In the 2005 INEGI Census, the city reported a total population of 18,965, with 53,311 in the surrounding municipality.
The ravine of Metlac, which has been declared a National Park on account of its extremely rich biodiversity and beautiful landscapes, is the most famous feature of Fortín de las Flores.
Travelers driving to the city of Veracruz from Mexico City pass through the colonial towns of Orizaba, Fortin de las Flores, and Cordoba. Orizaba is nestled under the snow-capped volcano Pico de Orizaba, the third-highest peak in North America at 18,491 feet, and Mexico’s highest. In Fortin de las Flores, the next stop on the journey, “flowers” form part of its name and much of its landscape. The small, industrial city of Cordoba is located about 10 minutes from Fortin.
The town’s central plaza where Mexico’s Declaration of Independence was signed offers a nice place to enjoy a sip of coffee, beer or rum, all products of local industry in this coffee and sugar growing region. From here travelers descend through sugar cane fields on their way to Veracruz and its fast-growing neighbor turned suburb Boca del Rio.
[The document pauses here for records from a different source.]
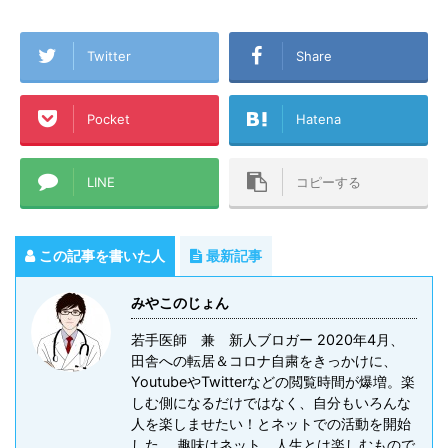
Twitter
Share
Pocket
Hatena
LINE
コピーする
この記事を書いた人
最新記事
みやこのじょん
若手医師 兼 新人ブロガー 2020年4月、
田舎への転居＆コロナ自粛をきっかけに、
YoutubeやTwitterなどの閲覧時間が爆増。楽
しむ側になるだけではなく、自分もいろんな
人を楽しませたい！とネットでの活動を開始
した。 趣味はネット。人生とは楽しむもので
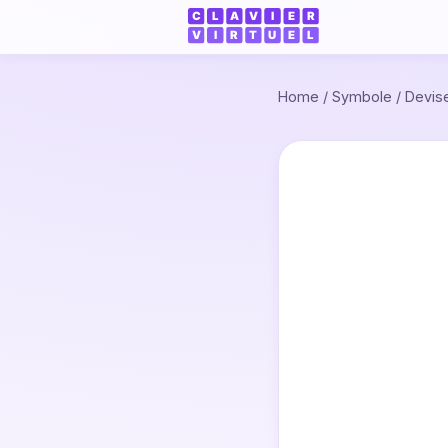
Home
/
Symbole
/
Devis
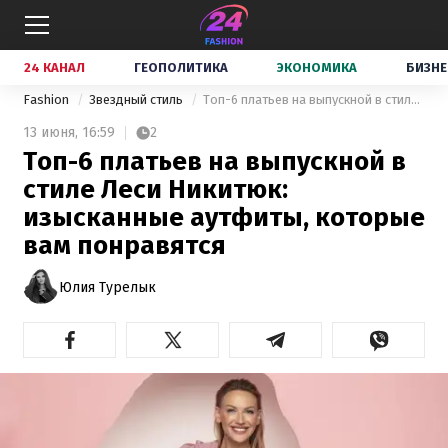
24 КАНАЛ
ГЕОПОЛИТИКА
ЭКОНОМИКА
БИЗНЕ
Fashion
Звездный стиль
Топ-6 платьев на выпускной в стиле Леси Никитюк: изысканные аутфиты, которые вам понравятся
13 июня,
16:59
2
Топ-6 платьев на выпускной в
стиле Леси Никитюк:
изысканные аутфиты, которые
вам понравятся
Юлия Турелык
There are several 45-minute flights a day from Mexico City. By car or bus, the drive passes through the state of Puebla and across the formidable Cumbres de Maltrata Mountains down into the lush vegetation that characterizes just about the entire state. The drive from Mexico City to the port city of Veracruz takes under five hours on a toll road that has garnered a good rating from the American Automobile Association (AAA). Drivers should be aware that just outside Veracruz the return highway is at an 8,000-foot elevation and often enveloped in thick fog, making driving this stretch a challenge.